From around 1987, the Claimant appreciated that he had difficulties in reading and writing. When he attended the college later to improve his English and Mathematics, he found that he was not making the progress which he would have wished.
The Claimant turned 18 on the 21st October 1996. In June 1998 he had a meeting with a personal tutor, who completed a record to the effect that the Claimant needed help with English and Maths. It was suggested to him that he might be suffering from dyslexia. At that point it appeared that there was no inhibition on his part, in discussing his inability to read and write with his doctor.

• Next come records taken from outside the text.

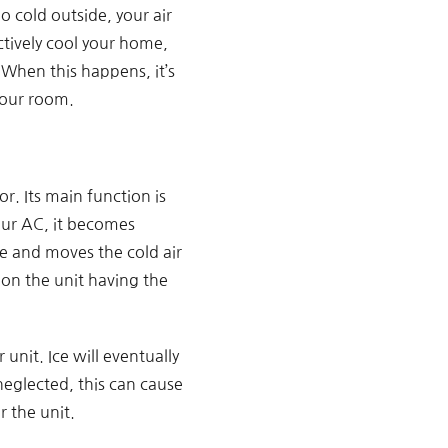
 cold outside, your air
ectively cool your home,
When this happens, it’s
your room.
. Its main function is
our AC, it becomes
e and moves the cold air
 on the unit having the
unit. Ice will eventually
 neglected, this can cause
r the unit.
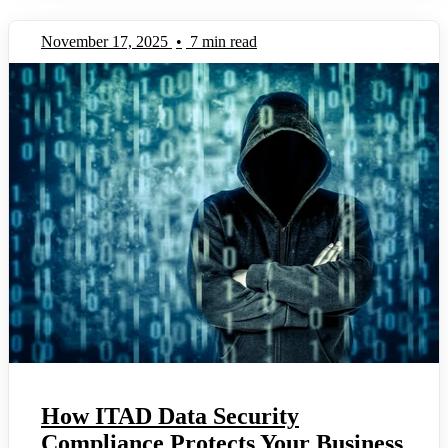
November 17, 2025
•
7 min read
How ITAD Data Security
Compliance Protects Your Business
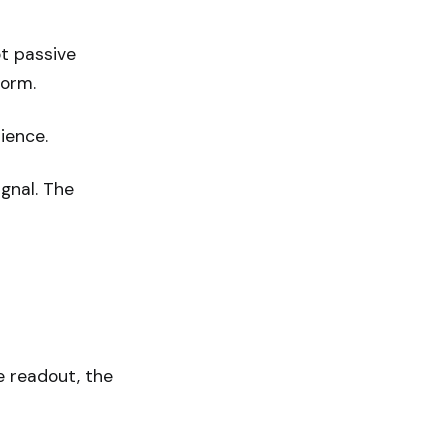
ot passive
form.
ience.
ignal. The
e readout, the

Around the beginning of October 1998, the Claimant’s mother read an article in a magazine about dyslexia. She telephoned the Dyslexia Institute and they suggested a referral via the Claimant’s GP.
Between the 20th and the 28th October 1998, the Claimant had an appointment with his GP who referred him to a chartered clinical psychologist at the Dyslexia Institute. He received the report of the psychologist (dated 17th January 1999) in January 1999. That report diagnosed him as dyslexic.
The Claimant began his proceedings on the 4th January 2002 initially against Liverpool City Council, Knowsley Metropolitan Council and Hampshire County Council. A High Court Master ordered a trial of a number of preliminary issues which were tried by His Honour Judge Seymour in March 2006. By that time, the Claimant had discontinued against the first two Defendants.
The trial judge found that he had “knowledge” for the purposes of section 14 of the Limitation Act 1980 by the time he consulted his GP on the 20th October 1998. Therefore on that basis he had issued proceedings more than three years after his “date of knowledge”. The Claimant argued that he had knowledge later in January 1999 after he received the report of the psychologist.
The Claimant appealed.
HELD:-
Lord Justice Longmore gave the lead judgment.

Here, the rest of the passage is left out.